On 2018-10-22 10:59, Sean Young wrote:
> On Sat, Oct 20, 2018 at 11:12:16PM +0200, Hans Verkuil wrote:
>> Hi Sean,
>>
>> Can you take a look at this, it appears to be an RC issue, see my analysis below.
>>
>> On 10/20/2018 03:26 PM, Torbjorn Jansson wrote:
>>> Hello
>>>
>>> i'm using the pulse8 usb cec adapter to control my tv.
>>> i have a few scripts that poll the power status of my tv and after a while it stops working returning errors when trying to check if tv is on or off.
>>> this i think matches a kernel oops i'm seeing that i suspect is related to this.
>>>
>>> i have sometimes been able to recover from this problem by completely cutting power to my tv and also unplugging the usb cec adapter.
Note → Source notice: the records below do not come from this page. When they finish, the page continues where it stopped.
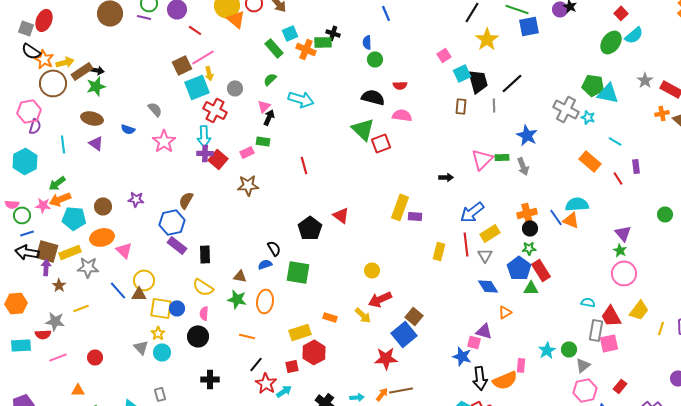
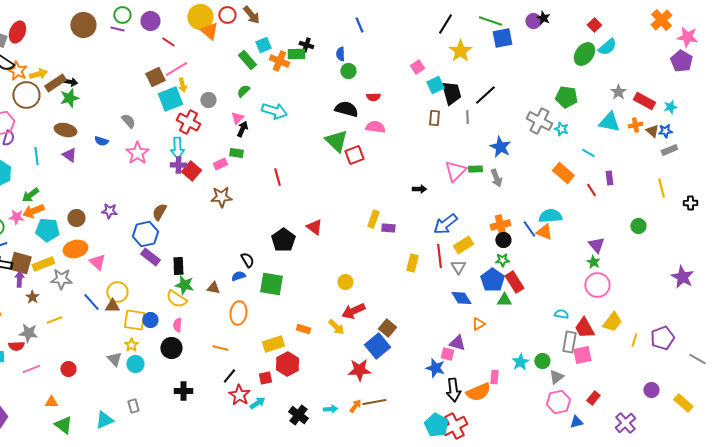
cyan triangle: (608, 93) -> (609, 122), moved
yellow rectangle: (400, 207) -> (373, 219), size x0.7
green star: (237, 299) -> (184, 285), moved

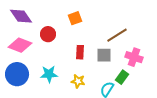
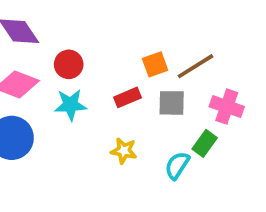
orange square: (75, 18) -> (155, 64), moved
red rectangle: (80, 52) -> (127, 97), turned 64
cyan star: (49, 74) -> (71, 105), moved

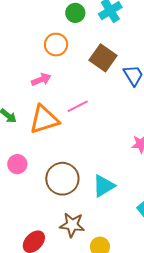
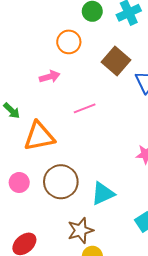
orange triangle: (44, 120) -> (39, 136), moved
pink circle: (17, 164) -> (19, 182), moved
brown star: (72, 225) -> (80, 230), moved, turned -30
>>> i have a feeling that the tv is at least partly to blame for cec-ctl not working but in any case there shouldn't be a kernel oops.
>>>
>>>
>>> also every now and then i see this in dmesg:
>>> cec cec0: transmit: failed 05
>>> cec cec0: transmit: failed 06
>>> but that doesn't appear to do any harm as far as i can tell.
>>>
>>> any idea whats causing the oops?
>>>
>>> the ops:
>>>
>>> BUG: unable to handle kernel NULL pointer dereference at 0000000000000038
>>> PGD 0 P4D 0
>>> Oops: 0000 [#1] SMP PTI
>>> CPU: 9 PID: 27687 Comm: kworker/9:2 Tainted: P           OE 4.18.12-200.fc28.x86_64 #1
>>> Hardware name: Supermicro C7X99-OCE-F/C7X99-OCE-F, BIOS 2.1a 06/15/2018
>>> Workqueue: events pulse8_irq_work_handler [pulse8_cec]
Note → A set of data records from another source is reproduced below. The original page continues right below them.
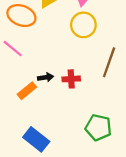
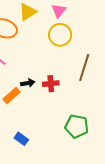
blue rectangle: (36, 139) -> (21, 139), size x0.6

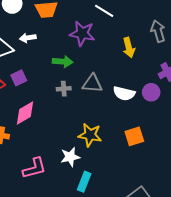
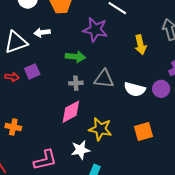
pink diamond: (25, 113) -> (71, 112), moved

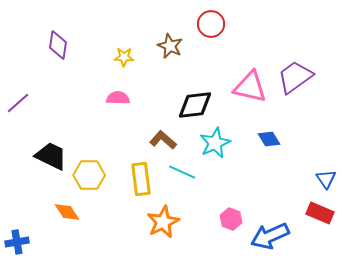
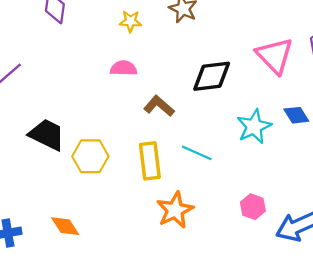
pink triangle: (250, 87) -> (275, 56), turned 33
brown L-shape: (163, 140) -> (159, 106), moved
cyan star: (215, 143) -> (254, 127), moved
orange diamond: (67, 212) -> (65, 226), moved

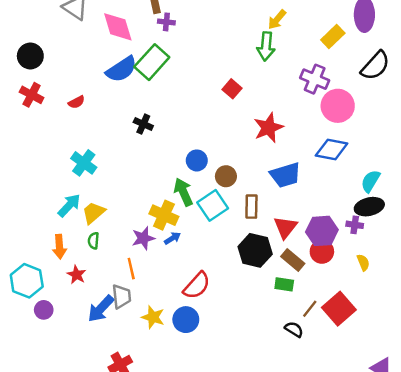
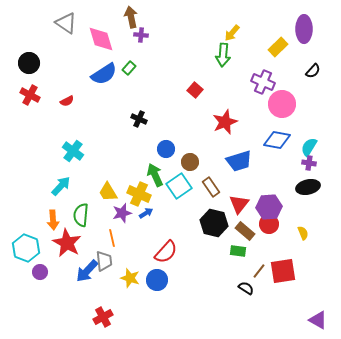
green rectangle: (152, 62) -> (129, 68), size x0.5
black semicircle: (375, 66) -> (313, 71), size x0.6
black cross: (143, 124) -> (139, 119), moved
cyan semicircle: (370, 181) -> (309, 147), moved
brown rectangle: (251, 207) -> (211, 187), turned -36
yellow trapezoid: (93, 213) -> (108, 192), moved, turned -80
purple cross: (355, 225) -> (309, 163), moved
green semicircle: (93, 241) -> (81, 215), size x1.6
red star: (76, 275) -> (67, 243), size x1.8
red square: (339, 309) -> (283, 271), turned 32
>>> RIP: 0010:ir_lirc_scancode_event+0x3d/0xb0 [rc_core]
>>
>> Huh. ir_lirc_scancode_event() calls spin_lock_irqsave(&dev->lirc_fh_lock, flags);
>>
>> The spinlock dev->lirc_fh_lock is initialized in ir_lirc_register(), which is called
>> from rc_register_device(), except when the protocol is CEC:
>>
>>          /* Ensure that the lirc kfifo is setup before we start the thread */
>>          if (dev->allowed_protocols != RC_PROTO_BIT_CEC) {
>>                  rc = ir_lirc_register(dev);
>>                  if (rc < 0)
>>                          goto out_rx;
>>          }
>>
>> So it looks like ir_lirc_scancode_event() fails because dev->lirc_fh_lock was never
>> initialized.
>>
>> Could this be fall-out from the lirc changes you did not too long ago?
> 
> Yes, this is broken. My bad, sorry. I think this must have been broken since
> v4.16. I can write a patch but I don't have a patch but I'm on the train
> to ELCE in Edinburgh now, with no hardware to test on.
> 
> 
> Sean
> 

the kernel oops have been happening for a while now.
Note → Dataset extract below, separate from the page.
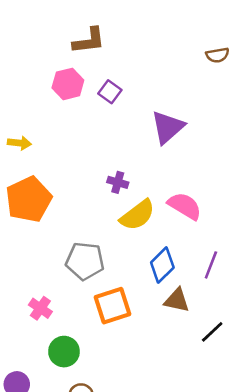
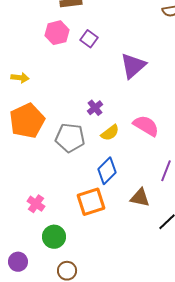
purple cross: (118, 182) -> (95, 108), turned 35
yellow semicircle: (137, 215) -> (110, 133), size x0.7
gray pentagon: (85, 261) -> (70, 138), moved
blue diamond: (162, 265) -> (107, 171), moved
yesterday when i checked my logs i can see them at least back a couple of 
months when i was running 4.17

also my scripts to poll status of my tv and turn it on/off works for a while so 
it doesn't crash right away.
maybe it only crashes when i send cec command to turn on/off tv and only 
polling for status is no problem.


i think i have a separate issue too because i had problems even before the 
kernel oopses started.
but i suspect this is caused by my tv locking up the cec bus because unplugging 
power to tv for a few minutes (i must wait or it will still be just as broken) 
and then back used to resolve the cec errors from my scripts.